There is a lot of it, but Irish cricket remains a very small place. The history of the game in Ireland is less one of a national sport than of a few families. And there are concerns that the rest of Ireland is failing to keep up with Dublin. "I'm not sure that cricket's as strong in the Londonderry or Belfast area as it used to be - I think cricket is on the wane a little bit there," the Ireland manager Roy Torrens tells me. Besides a lack of funding, the reason that the Interpro series currently only has three teams is that other provinces were not deemed strong enough. Still, better to build up a solid domestic structure than flood it with mediocre players.
And fundamental interest in cricket continues to surge. The total participation figure in 2013 (44,000) is double that in 2010 and four times the figure in 2006. Ireland have just agreed to a €2.5million deal over ten years to fund training for young Irish cricketers. Cricket in Ireland has always been accused of being an "English sport" - a claim often made by those in Liverpool or Manchester United shirts. As a boy, Mooney did not tell people he met that he played cricket: "The English thing was a big stigma."
The Ireland side is remarkable for their unity in spite of profound differences.

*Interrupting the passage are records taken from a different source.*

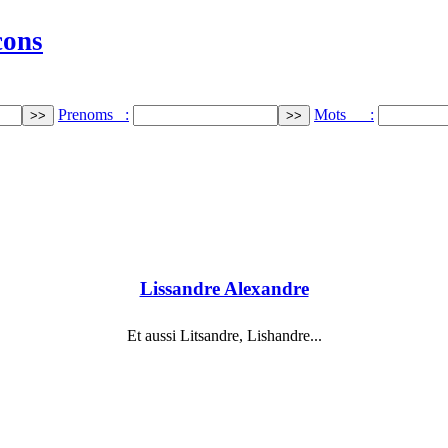
cons
Prenoms :
Mots :
Lissandre Alexandre
Et aussi Litsandre, Lishandre...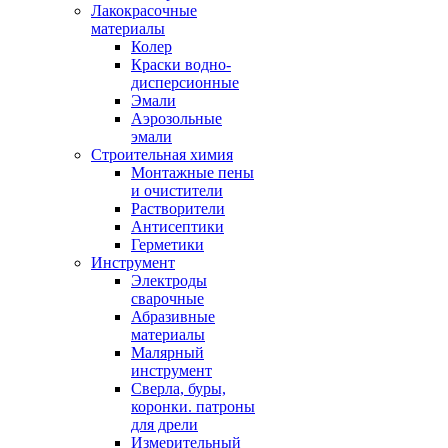
Лакокрасочные
материалы
Колер
Краски водно-
дисперсионные
Эмали
Аэрозольные
эмали
Строительная химия
Монтажные пены
и очистители
Растворители
Антисептики
Герметики
Инструмент
Электроды
сварочные
Абразивные
материалы
Малярный
инструмент
Сверла, буры,
коронки. патроны
для дрели
Измерительный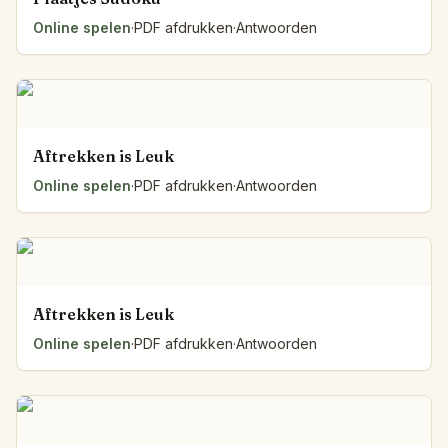
Online spelen
·
PDF afdrukken
·
Antwoorden
Aftrekken is Leuk
Online spelen
·
PDF afdrukken
·
Antwoorden
Aftrekken is Leuk
Online spelen
·
PDF afdrukken
·
Antwoorden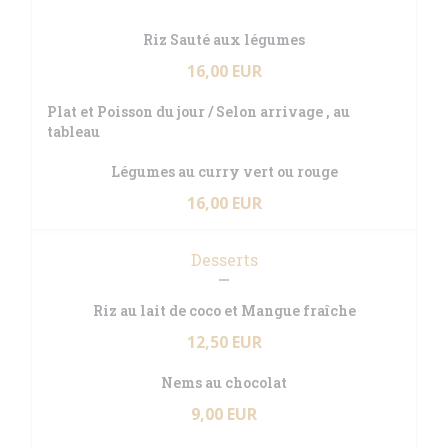
Riz Sauté aux légumes
16,00 EUR
Plat et Poisson du jour / Selon arrivage , au
tableau
Légumes au curry vert ou rouge
16,00 EUR
Desserts
Riz au lait de coco et Mangue fraîche
12,50 EUR
Nems au chocolat
9,00 EUR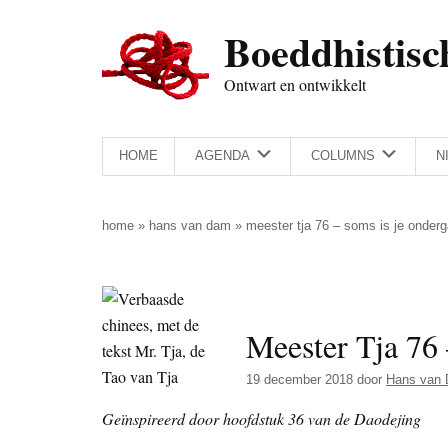
Door
Skip
Spring
Spring
Boeddhistisc
naar
to
naar
naar
de
secondary
de
de
Ontwart en ontwikkelt
hoofd
menu
eerste
voettekst
inhoud
sidebar
HOME
AGENDA
COLUMNS
N
home
»
hans van dam
»
meester tja 76 – soms is je onderg
Meester Tja 76 
19 december 2018
door
Hans van
Geïnspireerd door hoofdstuk 36 van de Daodejing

The journalist Nick Royle told me that the squad is "genuinely the most mixed of any sporting team I have ever encountered". It comprises Protestants and Catholics, open Sinn Fein supporters and staunch Unionists, Dubliners of working-class and violin-playing stock, and immigrants from South Africa, Australia, and soon Asia. The diversity has not only contributed to a vibrant cricket side, it has been an all-Ireland beacon for inclusiveness. "It doesn't create problems, it helps to solve them," Mooney says. "Hopefully it will continue to break down the barriers between North and South, and continue to integrate young Catholics and young Protestants together."
And nothing dismantled the notion of cricket being a posh game quite like beating England at it. Mooney describes the victory in the last World Cup as "the biggest thing that broke down the idea of cricket being an English sport - that the Irish people have witnessed Ireland beat England at what they call their own sport".
But memories of that famous night are receding. As idyllic as the Village in Malahide is, Ireland are restless for something more. For all the drive and vision in Irish cricket, the unspoken fear is that, without a dramatic on-field impact at the World Cup and foresight from cricket's ruling elite off it, they could be strangled by a lack of opportunity.